But how memory actually works?
Exploring the stack, the heap, garbage collection, passing by reference vs passing by value
Introduction
I truly believe that every software engineer should have a good understanding of how memory and process management work.
Stack
There are two kinds of memory our programs can use: the stack and the heap.
The stack is a short-term memory for functions. Each thread has its own stack. It’s a small piece of memory. For example, in Go 1.2, the default stack size is 8KB. Function calls and local variables live in this 8KB space.
Consider the following example:
package main
func main() {
n := 10
squared := square(n)
fmt.Println(squared)
}
func square(x int) int {
return x*x
}
When you start the program and the main() function starts running this is what the stack looks like:
The yellow rectangle represents the entire 8KB stack for the main thread. Whenever a function is called a new frame is created for it. The green box is the stack frame for function main. Local variables live in that frame.
This is why we have function scopes in most languages. When a function returns, its local variables cannot be accessed anymore. It’s because the stack frame is cleared. Some languages (such as Go) don’t actually remove the stack frame after a function returns but it marks it as invalid and it cannot be accessed anymore. The result is the same.
When the square() function is called the stack looks like this:
A new frame is pushed onto the stack. This is for square() and it contains its local variable, x. I marked main’s stack frame as red because it is out of the scope at the moment.
When square() returns, the frame is popped from the stack (or marked as invalid):
Finally, Println() is called:
After it is finished, the main() function returns and the stack is empty.

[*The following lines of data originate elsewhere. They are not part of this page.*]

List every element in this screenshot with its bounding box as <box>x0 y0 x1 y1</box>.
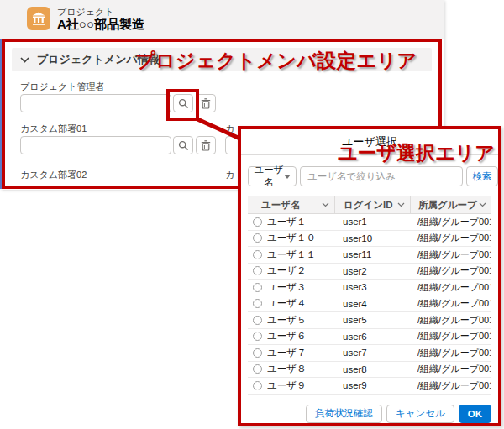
filter-input[interactable] <box>300 166 463 186</box>
login-id-cell: user5 <box>334 315 410 325</box>
column-header-user-name[interactable]: ユーザ名 <box>248 196 334 213</box>
caret-down-icon <box>284 175 291 179</box>
table-row[interactable]: ユーザ２user2/組織/グループ001/グ… <box>248 264 491 280</box>
login-id-cell: user3 <box>334 282 410 292</box>
load-check-button[interactable]: 負荷状況確認 <box>306 405 382 423</box>
radio-button[interactable] <box>253 316 262 325</box>
trash-icon <box>201 98 211 109</box>
user-name-cell: ユーザ４ <box>267 297 334 310</box>
modal-header-divider <box>241 154 498 155</box>
user-name-cell: ユーザ３ <box>267 281 334 294</box>
modal-title: ユーザ選択 <box>241 134 498 149</box>
radio-button[interactable] <box>253 364 262 374</box>
screenshot-stage: プロジェクト A社○○部品製造 プロジェクトメンバ情報 プロジェクト管理者 <box>0 0 504 429</box>
group-cell: /組織/グループ001/グ… <box>410 347 491 359</box>
login-id-cell: user10 <box>334 233 410 243</box>
login-id-cell: user11 <box>334 249 410 259</box>
field-label-custom-dept-01: カスタム部署01 <box>20 123 87 135</box>
table-row[interactable]: ユーザ１０user10/組織/グループ001/グ… <box>248 231 491 248</box>
group-cell: /組織/グループ001/グ… <box>410 297 491 310</box>
chevron-down-icon <box>20 57 29 63</box>
field-label-project-manager: プロジェクト管理者 <box>20 81 105 93</box>
project-manager-input[interactable] <box>20 94 171 112</box>
search-icon <box>178 98 189 109</box>
user-select-modal: ユーザ選択 ユーザ名 検索 ユーザ名 ログインID <box>238 126 501 426</box>
search-button[interactable] <box>173 94 193 112</box>
filter-field-dropdown[interactable]: ユーザ名 <box>248 166 297 186</box>
group-cell: /組織/グループ001 <box>410 216 491 228</box>
radio-button[interactable] <box>253 299 262 308</box>
user-name-cell: ユーザ７ <box>267 347 334 359</box>
delete-button[interactable] <box>196 136 216 154</box>
user-name-cell: ユーザ９ <box>267 379 334 392</box>
chevron-down-icon <box>397 202 405 207</box>
group-cell: /組織/グループ001/グ… <box>410 379 491 392</box>
window-edge <box>0 39 2 189</box>
user-name-cell: ユーザ８ <box>267 363 334 375</box>
ok-button[interactable]: OK <box>459 405 491 423</box>
group-cell: /組織/グループ001/グ… <box>410 281 491 294</box>
user-table-body: ユーザ１user1/組織/グループ001ユーザ１０user10/組織/グループ0… <box>248 214 491 395</box>
login-id-cell: user7 <box>334 348 410 358</box>
trash-icon <box>201 140 211 151</box>
user-name-cell: ユーザ５ <box>267 314 334 327</box>
table-row[interactable]: ユーザ７user7/組織/グループ001/グ… <box>248 345 491 362</box>
custom-dept-01-input[interactable] <box>20 136 171 154</box>
table-row[interactable]: ユーザ６user6/組織/グループ001/グ… <box>248 329 491 346</box>
delete-button[interactable] <box>196 94 216 112</box>
column-header-login-id[interactable]: ログインID <box>334 196 410 213</box>
filter-bar: ユーザ名 検索 <box>248 166 491 186</box>
cancel-button[interactable]: キャンセル <box>386 405 454 423</box>
group-cell: /組織/グループ001/グ… <box>410 232 491 244</box>
search-icon <box>178 140 189 151</box>
table-row[interactable]: ユーザ８user8/組織/グループ001/グ… <box>248 362 491 379</box>
radio-button[interactable] <box>253 217 262 227</box>
radio-button[interactable] <box>253 283 262 292</box>
group-cell: /組織/グループ001/グ… <box>410 330 491 343</box>
group-cell: /組織/グループ001/グ… <box>410 249 491 261</box>
user-table-header: ユーザ名 ログインID 所属グループ <box>248 196 491 214</box>
column-header-group[interactable]: 所属グループ <box>410 196 491 213</box>
record-header: プロジェクト A社○○部品製造 <box>0 0 444 39</box>
bank-icon <box>27 7 50 30</box>
chevron-down-icon <box>479 202 486 207</box>
login-id-cell: user1 <box>334 217 410 227</box>
login-id-cell: user2 <box>334 266 410 276</box>
section-header[interactable]: プロジェクトメンバ情報 <box>12 48 432 71</box>
radio-button[interactable] <box>253 332 262 341</box>
table-row[interactable]: ユーザ１１user11/組織/グループ001/グ… <box>248 247 491 264</box>
login-id-cell: user8 <box>334 364 410 374</box>
modal-footer: 負荷状況確認 キャンセル OK <box>241 400 498 426</box>
clipped-field-label: カ <box>225 123 234 135</box>
user-name-cell: ユーザ１０ <box>267 232 334 244</box>
radio-button[interactable] <box>253 348 262 358</box>
search-button[interactable] <box>173 136 193 154</box>
chevron-down-icon <box>322 202 329 207</box>
user-name-cell: ユーザ１１ <box>267 249 334 261</box>
clipped-field-label: カ <box>225 169 234 181</box>
filter-field-label: ユーザ名 <box>254 164 284 189</box>
filter-search-button[interactable]: 検索 <box>466 166 498 186</box>
table-row[interactable]: ユーザ４user4/組織/グループ001/グ… <box>248 296 491 313</box>
table-row[interactable]: ユーザ９user9/組織/グループ001/グ… <box>248 378 491 395</box>
table-row[interactable]: ユーザ１user1/組織/グループ001 <box>248 214 491 231</box>
login-id-cell: user4 <box>334 299 410 309</box>
radio-button[interactable] <box>253 233 262 243</box>
section-title: プロジェクトメンバ情報 <box>37 52 160 67</box>
table-row[interactable]: ユーザ５user5/組織/グループ001/グ… <box>248 312 491 329</box>
radio-button[interactable] <box>253 250 262 259</box>
user-name-cell: ユーザ１ <box>267 216 334 228</box>
user-name-cell: ユーザ６ <box>267 330 334 343</box>
table-row[interactable]: ユーザ３user3/組織/グループ001/グ… <box>248 280 491 296</box>
radio-button[interactable] <box>253 381 262 390</box>
login-id-cell: user9 <box>334 380 410 390</box>
user-name-cell: ユーザ２ <box>267 264 334 277</box>
radio-button[interactable] <box>253 266 262 275</box>
group-cell: /組織/グループ001/グ… <box>410 264 491 277</box>
group-cell: /組織/グループ001/グ… <box>410 314 491 327</box>
login-id-cell: user6 <box>334 332 410 342</box>
field-label-custom-dept-02: カスタム部署02 <box>20 169 87 181</box>
user-table: ユーザ名 ログインID 所属グループ <box>248 196 491 395</box>
record-title: A社○○部品製造 <box>57 17 144 33</box>
group-cell: /組織/グループ001/グ… <box>410 363 491 375</box>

When you have an error in your program and it throws an exception, you see a call stack. That stack trace is exactly what we’re talking about here.

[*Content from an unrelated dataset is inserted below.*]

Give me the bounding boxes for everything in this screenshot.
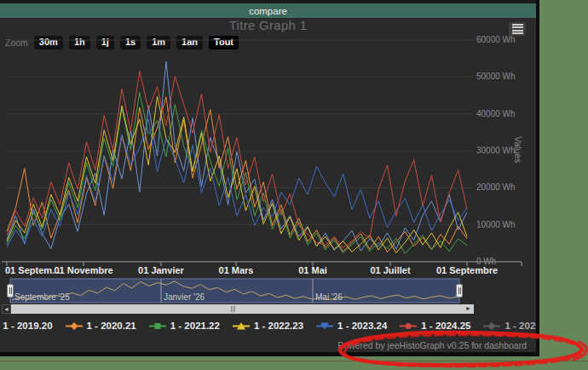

The stack is small and it’s primarily for short-lived variables. What happens with bigger objects? And what happens if your function needs 8MB of memory instead of 8KB? For example, when I ran PhpStorm, it loaded 600k strings, 600k byte arrays, and 100k objects into memory:
Heap
The heap is a much larger and less organized part of the memory. Each program has its own heap space. While the stack follows a LIFO (last in first out) order, the heap can be accessed randomly. Because of that, it’s slower but much larger as well. For example, on my system, Java has a 268MB initial heap size:
Typically, objects and arrays are stored in the heap since they are larger than primitives. Let’s say you have an array with 1,000 integers. It’s already 8KB. Now imagine 1,000 User objects.
Consider this example:
function main() {
$user = new User("John Doe");
$str = "hello"
greetUser($user, $str);
}
function greetUser(User $user, string $message) {
echo $message . ' ' . $user->name;
}
The `$user` variable in the main() function is actually a pointer. Since PHP doesn’t allow us to use pointers we often call them as references. In this article, I’ll use these terms interchangeably. So in the stack frame `$user` doesn’t actually hold the User object but only a memory address. And that address points to a value in the heap:
Of course, variables inside the heap can also point to other variables. Imagine an array of Users:
function main() {
$users = [
new User("John Doe"),
new User("Jane Doe"),
];
}
What happens when the function returns and the stack frame is deleted? The variable `$users` is deleted. But it’s not the actual array. It’s just a reference, a pointer:
The actual data in the heap is not deleted just because the `$users` reference is gone. It only deletes the pointer. But in this specific case, the `$users` array is not used anymore. It’s not referenced by any variable in the stack. It’s basically garbage. How does it get removed from the heap?
Garbage collection
Garbage collection removes the two User objects and the array from the heap. Managed languages such as PHP, Go, Java has garbage collection. It means that we don’t have to manually free up memory. The language does it for us.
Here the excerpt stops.